Elle se baissa pour allumer la lanterne, ne découvrit pas les allumettes.

— Je m’occupe de toi, d’abord, car, moi, je n’ai plus d’appétit depuis longtemps. Tout ce que je mange a le goût de la terre.

— Ne te reste-t-il pas le goût de la volupté ? Ou as-tu peur que je défaille dans tes bras ?

Flora reposa la lanterne sur le sol.

— Comme ça, donc ? Sans dîner… Ful ?

— Le festin d’amour, oui, le seul où je puis m’enivrer pour oublier… ta mort et ma vie.

Ils retombèrent enlacés sur le petit lit de sangle, si dur !

Le lendemain, à l’aube, une aube douce et claire après une nuit très fermée, une nuit sans étoiles, Flora se releva sur un coude, le regarda dormir à ses côtés. Il dormait en petit enfant qui a retrouvé sa bonne mère, la Volupté, il dormait très pâle et très maigre, malgré un léger souffle qui gonflait sa poitrine d’un nouveau plaisir de vivre. La chambre était remplie de l’aurore qui entrait par tous les trous de la toiture. Toute la pauvreté de ce logis bizarre éclatait de couleurs naïves. On eût dit un ménage d’enfant. Des petits plats, une petite terrine, un verre, des petits brins de bois coupés menus pour la flambée dans un âtre de sauvage fabriqué maladroitement par un homme trop civilisé. Mais on voyait des fruits rangés sur une planche suspendue, hors des atteintes du rat voleur ou des pies qui se permettaient souvent une descente par le plafond. On devinait les soins méticuleux du solitaire pour garer les miettes de son repas de toute profanation. Il avait une serviette pendue devant le pain, comme le rideau d’un temple.

Flora souriait.

Sain et robuste, il dormait nu, n’ayant pas peur de s’enrhumer, sans draps, les pieds seulement couvert du tas de ses vêtements, histoire de les défendre, la nuit, contre toute intrusion malhonnête. Il semblait fait définitivement à sa vie de pénitent du désert… mais ce matin-là il ne se réveillait pas pour l’habituel chapelet de misère à se réciter à lui-même. Il ne pensait ni au feu, ni au pain, ni à la boisson, trop trouble, de son café mêlé de glands grillés, ni à l’heure de la chasse aux légumes perdus. Il dormait, tel un roi, sur son trésor enfin reconquis.

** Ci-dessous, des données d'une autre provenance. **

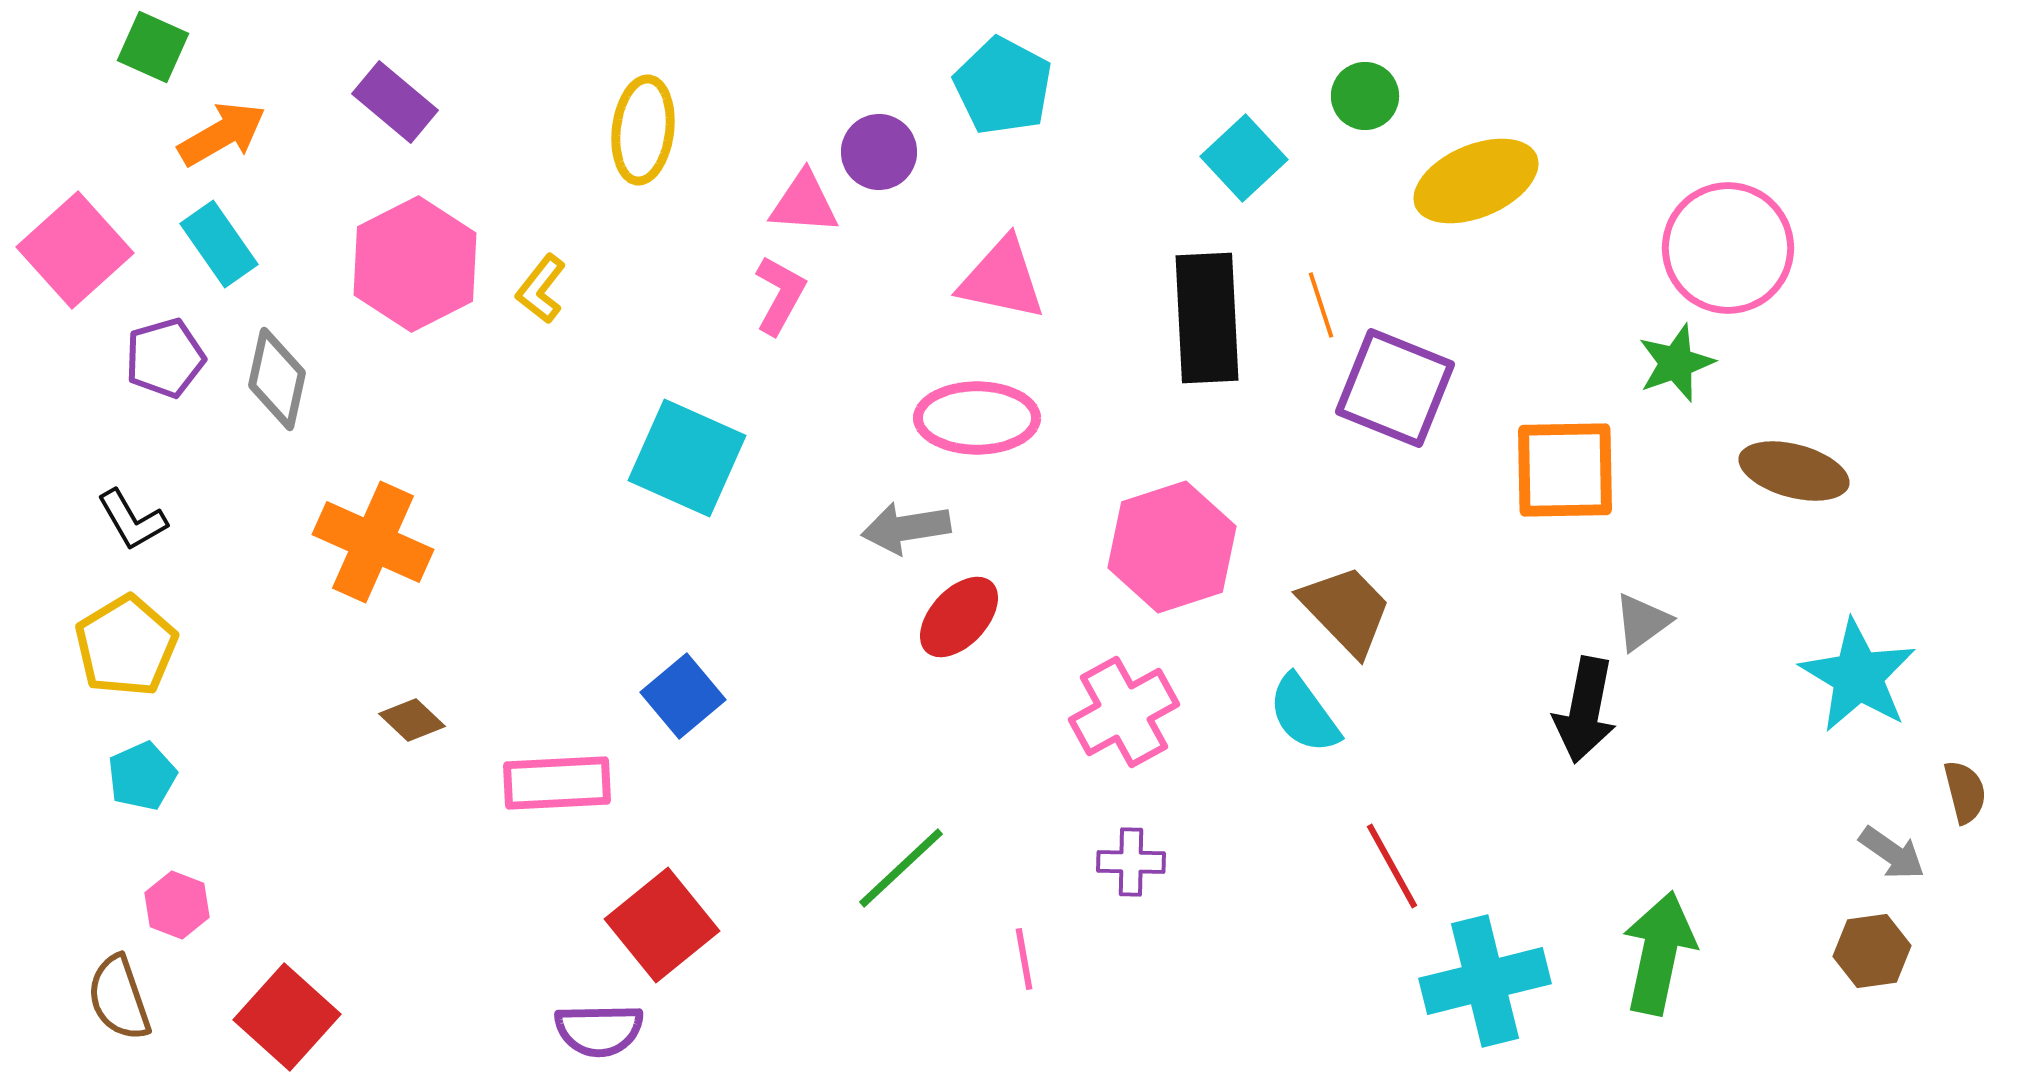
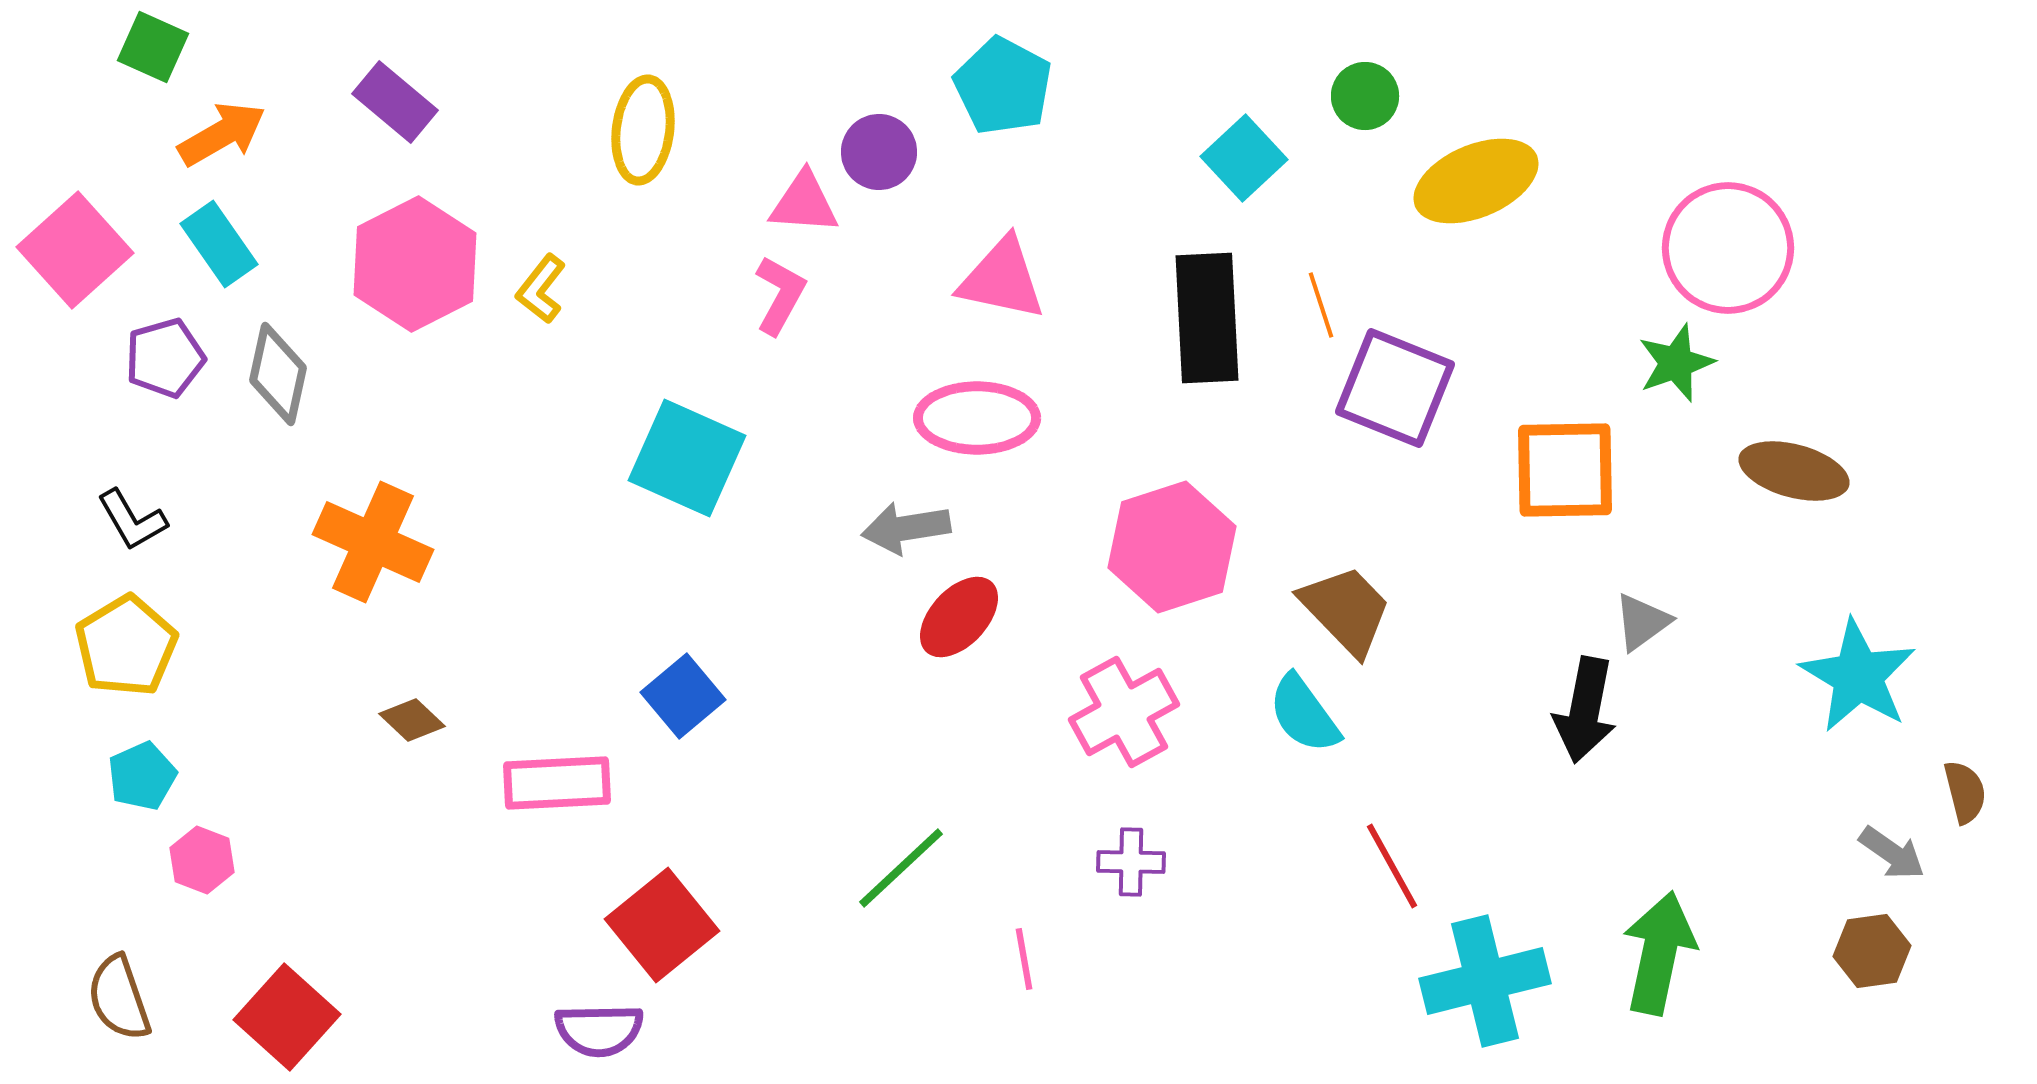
gray diamond at (277, 379): moved 1 px right, 5 px up
pink hexagon at (177, 905): moved 25 px right, 45 px up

Flora eut un frisson. Sa chair était bleuie par endroit, elle sentait ses reins brisés, sa poitrine creuse. On lui avait vidé le sein de tout le sang de son cœur et la cicatrice, avivée sous le jour, se glissant jusqu’à elle comme la lame d’un couteau brillant, se faisait plus rouge, entr’ouvrait deux lèvres presque humides, une fente de bouche pourpre qui venait de vomir une âme dans la folie des étreintes.

Elle toussa nerveusement.

Il s’éveilla, se jeta sur elle, très vite remonté vers la joie de la voir nue et encore belle, ses cheveux tordus derrière eux avec un air de serpent qui les guetterait.

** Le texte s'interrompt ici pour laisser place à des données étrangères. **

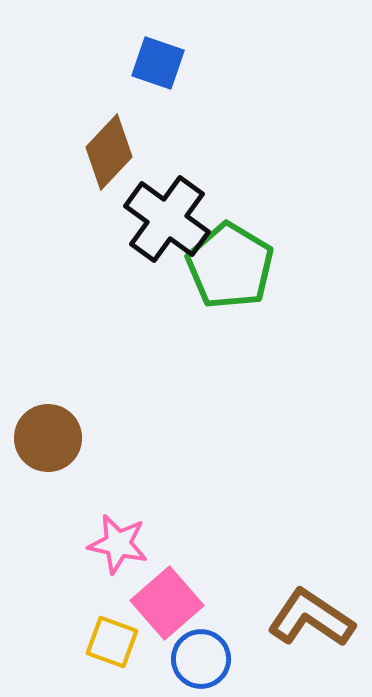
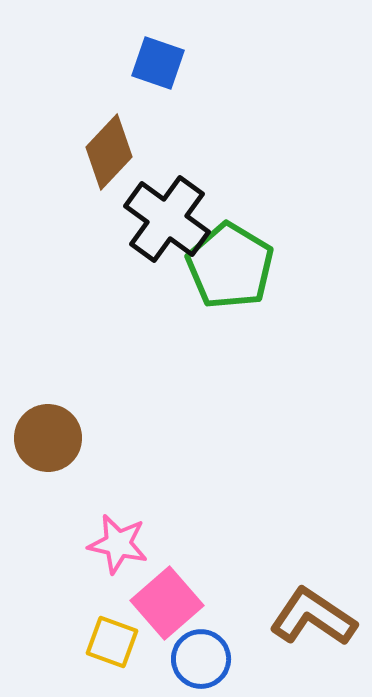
brown L-shape: moved 2 px right, 1 px up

— Aime-moi ! murmura-t-il, la saisissant à pleins bras. Dis-le-moi, prouve-le-moi toujours ou je croirai que tu es un fantôme et j’aurai peur ! N’est-ce pas que le bonheur guérit ?

Elle le repoussa, baissant les yeux.

— Non, je me sens mal. Regarde, on jurerait que ça saigne…

Elle désignait sa plaie que le soleil, à présent, faisait resplendir.

Il fronça les sourcils, serra les poings.

— Et puis, continua-t-elle doucement, il faut que je garde des forces pour aller aux provisions. Tu voudras déjeuner… tu n’as pas dîné hier.

— C’est juste ! Va donc retrouver ton soldat, répondit-il tout grondant de rage. Tu ne seras jamais qu’une putain ! (Se tournant du côté du mur il ajouta, la voix sombrée dans un sanglot :) La putain… c’est celle qui se refuse.

Elle eut un sourire triste, le sourire de son secret, car, maintenant, elle sentait bien que le médecin ne l’avait pas trompée ; si elle reprenait sa vie de fille, elle en mourrait.

…Mais elle se donna, plus tendrement, les yeux fermés, répétant :

— Oui, tu as raison, la bonheur n’a jamais tué personne.